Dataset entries
* * * *
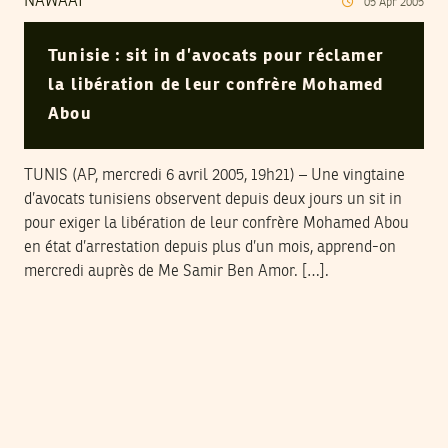
NAWAAT
05
Apr
2005
Tunisie : sit in d’avocats pour réclamer
la libération de leur confrère Mohamed
Abou
TUNIS (AP, mercredi 6 avril 2005, 19h21) – Une vingtaine
d’avocats tunisiens observent depuis deux jours un sit in
pour exiger la libération de leur confrère Mohamed Abou
en état d’arrestation depuis plus d’un mois, apprend-on
mercredi auprès de Me Samir Ben Amor. […].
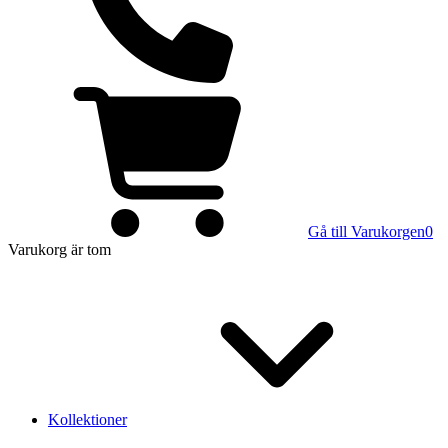
Gå till Varukorgen
0
Varukorg
är tom
Kollektioner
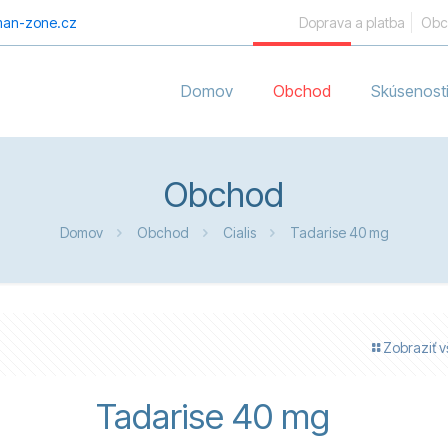
an-zone.cz
Doprava a platba
Obc
Domov
Obchod
Skúsenost
Obchod
Domov
Obchod
Cialis
Tadarise 40 mg
Zobraziť v
Tadarise 40 mg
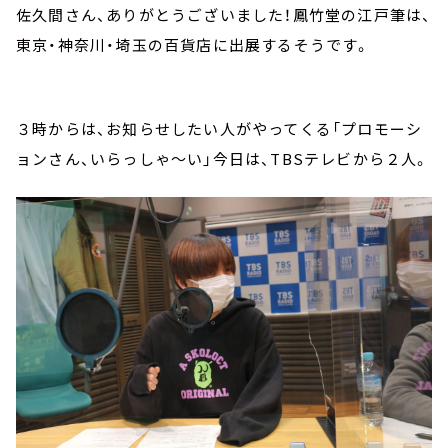
佐久間さん、ありがとうございました！鳳竹堂の江戸筆は、
東京・神奈川・埼玉の百貨店に出展するそうです。
３時からは、お知らせしたい人がやってくる「プロモーシ
ョンさん、いらっしゃ～い」今日は、TBSテレビから２人。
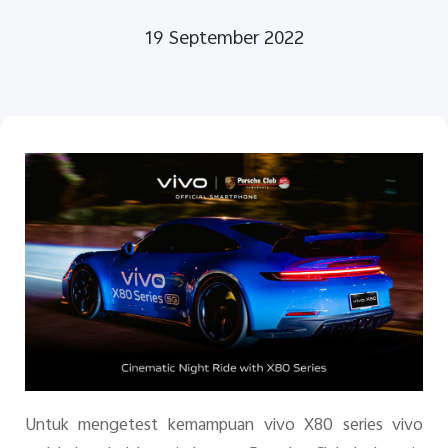
19 September 2022
Indonesia | Pilih negara/wilayah
Untuk mengetest kemampuan vivo X80 series vivo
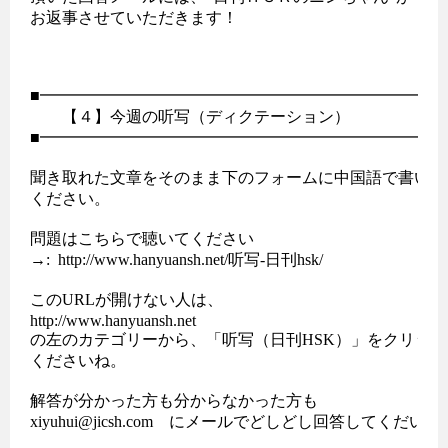
お返事させていただきます！

■━━━━━━━━━━━━━━━━━━━━━━━━━━
　　【４】今週の听写（ディクテーション） 

■━━━━━━━━━━━━━━━━━━━━━━━━━━
聞き取れた文章をそのまま下のフォームに中国語で書いて送
ください。

問題はこちらで聴いてください

→:  http://www.hanyuansh.net/听写-日刊hsk/

このURLが開けない人は、

http://www.hanyuansh.net

の左のカテゴリーから、「听写（日刊HSK）」をクリック
くださいね。

解答が分かった方も分からなかった方も

xiyuhui@jicsh.com　にメールでどしどし回答してくだいさ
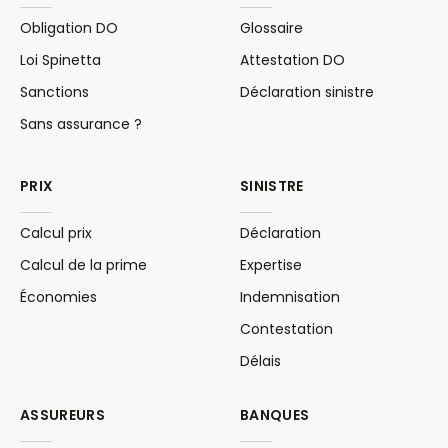
Obligation DO
Glossaire
Loi Spinetta
Attestation DO
Sanctions
Déclaration sinistre
Sans assurance ?
PRIX
SINISTRE
Calcul prix
Déclaration
Calcul de la prime
Expertise
Économies
Indemnisation
Contestation
Délais
ASSUREURS
BANQUES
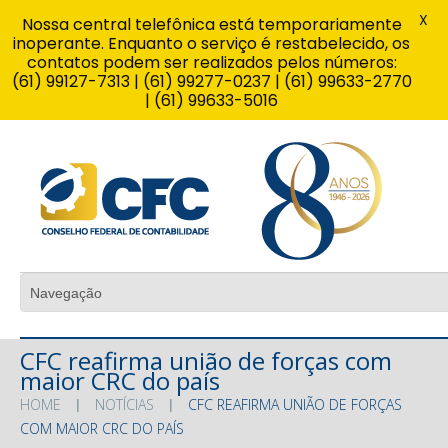
X
Nossa central telefônica está temporariamente
inoperante. Enquanto o serviço é restabelecido, os
contatos podem ser realizados pelos números:
(61) 99127-7313 | (61) 99277-0237 | (61) 99633-2770
| (61) 99633-5016
CFC reafirma união de forças com
maior CRC do país
HOME
NOTÍCIAS
CFC REAFIRMA UNIÃO DE FORÇAS
COM MAIOR CRC DO PAÍS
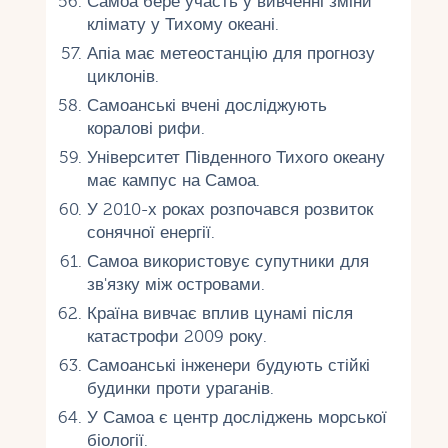
Самоа бере участь у вивченні зміни
клімату у Тихому океані.
Апіа має метеостанцію для прогнозу
циклонів.
Самоанські вчені досліджують
коралові рифи.
Університет Південного Тихого океану
має кампус на Самоа.
У 2010-х роках розпочався розвиток
сонячної енергії.
Самоа використовує супутники для
зв'язку між островами.
Країна вивчає вплив цунамі після
катастрофи 2009 року.
Самоанські інженери будують стійкі
будинки проти ураганів.
У Самоа є центр досліджень морської
біології.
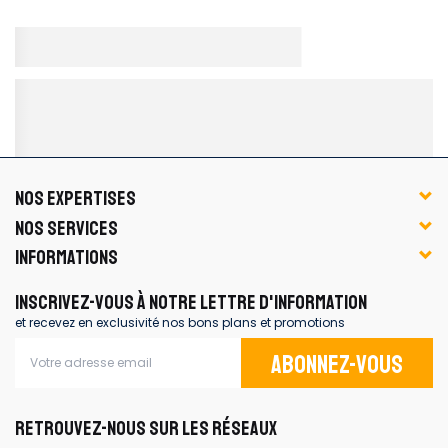
NOS EXPERTISES
NOS SERVICES
INFORMATIONS
INSCRIVEZ-VOUS À NOTRE LETTRE D'INFORMATION
et recevez en exclusivité nos bons plans et promotions
Abonnez-vous
RETROUVEZ-NOUS SUR LES RÉSEAUX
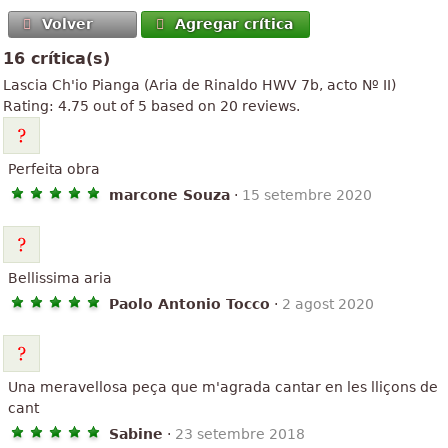
Volver
Agregar crítica
16 crítica(s)
Lascia Ch'io Pianga
(Aria de Rinaldo HWV 7b, acto Nº II)
Rating:
4.75
out of
5
based on
20
reviews.
Perfeita obra
marcone Souza
·
15 setembre 2020
Bellissima aria
Paolo Antonio Tocco
·
2 agost 2020
Una meravellosa peça que m'agrada cantar en les lliçons de
cant
Sabine
·
23 setembre 2018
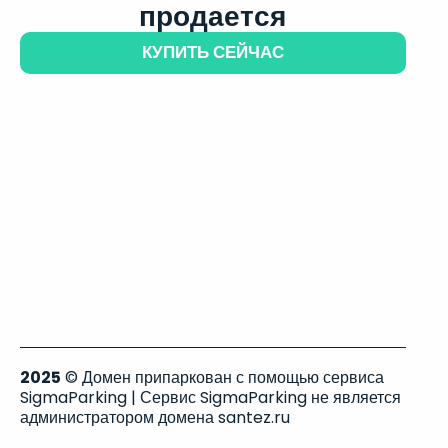
продается
КУПИТЬ СЕЙЧАС
2025
© Домен припаркован с помощью сервиса
SigmaParking | Сервис SigmaParking не является
администратором домена santez.ru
* * * *
▸ **What the task requires**:
Write the entries above out again exactly, omitting each image.

▸ **Result**:
NAWAAT
05
Apr
2005
Tunisie : sit in d’avocats pour réclamer
la libération de leur confrère Mohamed
Abou
TUNIS (AP, mercredi 6 avril 2005, 19h21) – Une vingtaine
d’avocats tunisiens observent depuis deux jours un sit in
pour exiger la libération de leur confrère Mohamed Abou
en état d’arrestation depuis plus d’un mois, apprend-on
mercredi auprès de Me Samir Ben Amor. […].
Gå till Varukorgen
0
Varukorg
är tom
Kollektioner
an-zone.cz
Doprava a platba
Obc
Domov
Obchod
Skúsenost
Obchod
Domov
Obchod
Cialis
Tadarise 40 mg
Zobraziť v
Tadarise 40 mg
佐久間さん、ありがとうございました！鳳竹堂の江戸筆は、
東京・神奈川・埼玉の百貨店に出展するそうです。
３時からは、お知らせしたい人がやってくる「プロモーシ
ョンさん、いらっしゃ～い」今日は、TBSテレビから２人。
19 September 2022
Indonesia | Pilih negara/wilayah
Untuk mengetest kemampuan vivo X80 series vivo
お返事させていただきます！

■━━━━━━━━━━━━━━━━━━━━━━━━━━
　　【４】今週の听写（ディクテーション） 

■━━━━━━━━━━━━━━━━━━━━━━━━━━
聞き取れた文章をそのまま下のフォームに中国語で書いて送
ください。

問題はこちらで聴いてください

→:  http://www.hanyuansh.net/听写-日刊hsk/

このURLが開けない人は、

http://www.hanyuansh.net

の左のカテゴリーから、「听写（日刊HSK）」をクリック
くださいね。

解答が分かった方も分からなかった方も

xiyuhui@jicsh.com　にメールでどしどし回答してくだいさ
Obligation DO
Glossaire
Loi Spinetta
Attestation DO
Sanctions
Déclaration sinistre
Sans assurance ?
PRIX
SINISTRE
Calcul prix
Déclaration
Calcul de la prime
Expertise
Économies
Indemnisation
Contestation
Délais
ASSUREURS
BANQUES
X
Nossa central telefônica está temporariamente
inoperante. Enquanto o serviço é restabelecido, os
contatos podem ser realizados pelos números:
(61) 99127-7313 | (61) 99277-0237 | (61) 99633-2770
| (61) 99633-5016
CFC reafirma união de forças com
maior CRC do país
HOME
NOTÍCIAS
CFC REAFIRMA UNIÃO DE FORÇAS
COM MAIOR CRC DO PAÍS
Самоа бере участь у вивченні зміни
клімату у Тихому океані.
Апіа має метеостанцію для прогнозу
циклонів.
Самоанські вчені досліджують
коралові рифи.
Університет Південного Тихого океану
має кампус на Самоа.
У 2010-х роках розпочався розвиток
сонячної енергії.
Самоа використовує супутники для
зв'язку між островами.
Країна вивчає вплив цунамі після
катастрофи 2009 року.
Самоанські інженери будують стійкі
будинки проти ураганів.
У Самоа є центр досліджень морської
біології.
NOS EXPERTISES
NOS SERVICES
INFORMATIONS
INSCRIVEZ-VOUS À NOTRE LETTRE D'INFORMATION
et recevez en exclusivité nos bons plans et promotions
Abonnez-vous
RETROUVEZ-NOUS SUR LES RÉSEAUX
Volver
Agregar crítica
16 crítica(s)
Lascia Ch'io Pianga
(Aria de Rinaldo HWV 7b, acto Nº II)
Rating:
4.75
out of
5
based on
20
reviews.
Perfeita obra
marcone Souza
·
15 setembre 2020
Bellissima aria
Paolo Antonio Tocco
·
2 agost 2020
Una meravellosa peça que m'agrada cantar en les lliçons de
cant
Sabine
·
23 setembre 2018
продается
КУПИТЬ СЕЙЧАС
2025
© Домен припаркован с помощью сервиса
SigmaParking | Сервис SigmaParking не является
администратором домена santez.ru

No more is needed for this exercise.